Erinnerst du dich an Personen oder Figuren aus anderen Büchern oder Filmen, die dich vielleicht zu Johann Seubert inspiriert haben?
Naja, es gibt da schon so ein Mosaik, was ich mir von Menschen bilde, die im Nationalsozialismus aktiv waren. Und es ist vielleicht auch so eine Gegenkonstruktion von dem, wie Täter sonst in fiktionalisierter Geschichte dargestellt werden, wie zum Beispiel in Schindlers Liste oder Unsere Mütter, unsere Väter. Da sind die Täter meistens sadistische Barbaren in schwarzer Uniform, die grundlos Kinder abknallen. Das ist unsere Vorstellung von den bösen Nazis und mit den Leuten kann man sich natürlich nicht identifizieren, das will man auch gar nicht. Diese Erklärung greift für mich auch ein bisschen zu kurz, denn ich glaube, dass Faschismus als Ideologie attraktiv ist, damals wie heute. Diese Attraktion, diese Anziehungskraft aufzuheben ist Teil von antifaschistischer Arbeit.
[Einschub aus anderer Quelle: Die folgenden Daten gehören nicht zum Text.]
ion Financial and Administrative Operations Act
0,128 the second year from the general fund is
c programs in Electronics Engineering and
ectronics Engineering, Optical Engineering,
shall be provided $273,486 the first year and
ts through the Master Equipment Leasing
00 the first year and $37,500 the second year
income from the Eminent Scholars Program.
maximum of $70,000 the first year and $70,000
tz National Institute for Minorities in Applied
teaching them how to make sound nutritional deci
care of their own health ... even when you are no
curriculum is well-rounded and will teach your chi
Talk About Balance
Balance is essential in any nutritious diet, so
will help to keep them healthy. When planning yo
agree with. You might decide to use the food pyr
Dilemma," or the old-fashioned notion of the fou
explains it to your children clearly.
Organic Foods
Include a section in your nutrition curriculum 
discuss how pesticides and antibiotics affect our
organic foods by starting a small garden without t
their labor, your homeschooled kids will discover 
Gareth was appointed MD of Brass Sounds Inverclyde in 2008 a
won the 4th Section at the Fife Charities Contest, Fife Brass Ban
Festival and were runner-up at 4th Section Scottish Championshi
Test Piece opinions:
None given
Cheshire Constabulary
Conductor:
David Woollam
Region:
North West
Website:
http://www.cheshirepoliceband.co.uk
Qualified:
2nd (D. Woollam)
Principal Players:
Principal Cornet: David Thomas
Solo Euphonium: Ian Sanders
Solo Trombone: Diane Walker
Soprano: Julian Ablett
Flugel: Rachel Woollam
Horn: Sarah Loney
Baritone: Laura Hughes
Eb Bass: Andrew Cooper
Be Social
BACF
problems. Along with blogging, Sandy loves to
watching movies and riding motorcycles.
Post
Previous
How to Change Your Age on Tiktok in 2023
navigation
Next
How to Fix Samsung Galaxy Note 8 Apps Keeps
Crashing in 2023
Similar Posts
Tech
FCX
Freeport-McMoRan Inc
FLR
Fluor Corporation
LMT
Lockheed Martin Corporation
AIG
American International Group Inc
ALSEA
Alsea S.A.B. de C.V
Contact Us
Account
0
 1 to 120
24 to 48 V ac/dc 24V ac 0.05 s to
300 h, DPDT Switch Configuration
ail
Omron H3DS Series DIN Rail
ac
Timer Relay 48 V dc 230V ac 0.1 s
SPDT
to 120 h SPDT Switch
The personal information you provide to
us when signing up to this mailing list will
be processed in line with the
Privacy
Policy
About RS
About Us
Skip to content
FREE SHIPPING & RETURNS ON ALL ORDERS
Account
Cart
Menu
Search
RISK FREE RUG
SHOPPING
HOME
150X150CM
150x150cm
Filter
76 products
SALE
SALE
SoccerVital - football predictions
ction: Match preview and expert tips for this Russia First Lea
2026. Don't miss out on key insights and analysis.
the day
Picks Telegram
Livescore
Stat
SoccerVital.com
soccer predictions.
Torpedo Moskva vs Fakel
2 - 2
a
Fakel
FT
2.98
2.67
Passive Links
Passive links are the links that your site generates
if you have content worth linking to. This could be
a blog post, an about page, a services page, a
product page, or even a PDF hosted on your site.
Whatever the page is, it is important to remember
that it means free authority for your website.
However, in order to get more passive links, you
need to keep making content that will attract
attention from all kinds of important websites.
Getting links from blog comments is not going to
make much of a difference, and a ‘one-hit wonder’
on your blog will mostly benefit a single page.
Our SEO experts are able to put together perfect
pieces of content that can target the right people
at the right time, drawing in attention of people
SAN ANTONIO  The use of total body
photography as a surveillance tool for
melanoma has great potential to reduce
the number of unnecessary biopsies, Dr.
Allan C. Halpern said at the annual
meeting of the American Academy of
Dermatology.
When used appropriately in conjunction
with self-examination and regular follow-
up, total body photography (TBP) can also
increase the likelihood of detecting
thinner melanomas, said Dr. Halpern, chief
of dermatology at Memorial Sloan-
Man sollte sich nicht die Illusion machen, dass man dagegen immun sein kann.
Besteht dein Buch mehr aus Fiktion oder mehr aus Wirklichkeit?
Eigentlich ist es nur Fiktion, aber sie bewegt sich innerhalb einer Wahrheit auf historischen Tatsachen, die passiert sind. An die Wahrheit kommt man einfach nie komplett dran, das ist etwas, was man objektiv nicht feststellen kann. Es sei denn, wir bewegen uns im Bereich der Naturwissenschaften, wo man Sachen messen kann, würde ich sagen. Aber Geschichte kann man eben nicht messen, deshalb ist mein Comic eher Fiktion.
Noch ein kurzer Blick Richtung Zukunft: Könntest du dir vorstellen, dass dein Comic verfilmt oder als Theaterstück auf die Bühne gebracht wird? Ist da vielleicht schon etwas geplant?
Da ist bisher noch nichts geplant. Ich würde es nicht verhindern, aber ich würde es auch nicht selbst in einen Film oder ein Theaterstück übersetzen, weil das, wie gesagt, nicht meine Kunstform ist. Wenn jemand auf mich zukäme und fragen würde, ob er mein Material für etwas verwenden kann, dann bin ich der Letzte, der da Nein sagt. Ich finde, Kunst lebt davon, dass man auch von anderen Leuten kopieren kann, sonst funktioniert das alles nicht. Auf seinen Rechten zu beharren, finde ich allein bei dieser Geschichte schon totaler Quatsch, weil das nicht meine Geschichte ist. Ich hab das nicht gemacht, um daran Geld zu verdienen, sondern es geht darum, das, was da passiert ist, weiter zu transportieren und lebendig zu halten. Wenn ich da Nein sagen würde, dann würde ich mich irgendwie selbst verraten.
Planst du denn noch weitere Bücher?
Ja, es gibt Ideen und es gibt Wünsche. Am liebsten würde ich natürlich die ganze Zeit nur zeichnen, aber davon kann man leider nicht leben. Das nächste Thema wird vielleicht „Bewusstsein“ sein. Da fange ich gerade an, erste Sachen zusammenzusammeln und erste Zeichnungen zu machen. Aber nebenbei bin ich auch noch am Arbeiten. Da muss ich erst einmal gucken, wie ich beides gut in Einklang miteinander bringen kann.
Wir sind gespannt auf das, was da noch kommt. Vielen Dank für das Interview.